Uno empieza a sumar los millones de beneficios de los
bancos y salen cifras astronómicas. Y uno, que es un profano, no sabe que hacen
para ganar tanto. No plantan nada, no
hacen nada. Están en sus locales, con luz artificial todo el día (como en una
incubadora), entre papeles y teclados,
parece que gestionan nuestros ahorros, haciendo trámites como modernos sacerdotes
en nuestra relación con el dios dinero.
A esos beneficios que les caen del cielo hay que sumar
los gastos de esas superinstalaciones, los salarios de los empleados que en lo
alto de la jerarquía son de muchos ceros.
En estos
establecimientos se produce algo así como el milagro de la multiplicación de
los panes y los peces. Es donde más dinero se produce con el simple hecho de
mover el de los demás. Mira que yo lo he intentado en mi casa: cambiarlo de
sitio, meterlo en el frigo, calentarlo en el horno….

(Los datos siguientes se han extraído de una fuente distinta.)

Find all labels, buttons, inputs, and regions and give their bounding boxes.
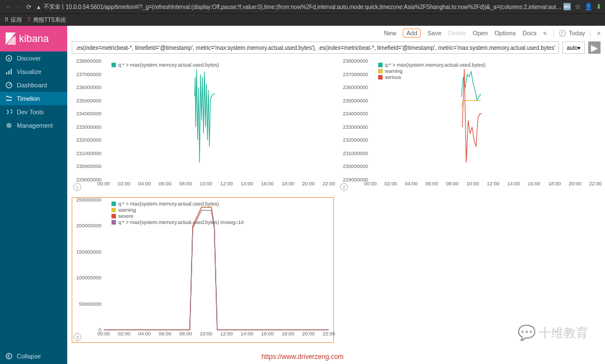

Así que uno asume que aceptar como naturales los
beneficios de la banca es como los de los dogmas de la Iglesia: no tienen una
explicación razonable, es cuestión de fe.
Este sistema financiero nuestro es como un partido de
fútbol, donde para que uno gane el otro tiene que perder. En este partido de la
economía la banca siempre gana. Que tengamos que asumir como normal que un
banco airee que ha generado 100, 300 o mil millones más de beneficio que el año
pasado resulta un agravio obsceno.
Tiene toda la
pinta de una cacería económica en la que la pieza somos todos y los trofeos son
esos beneficios que con orgullo se muestran públicamente. Cuando uno lee esos
beneficios no sabe muy bien por donde le ha venido el tiro.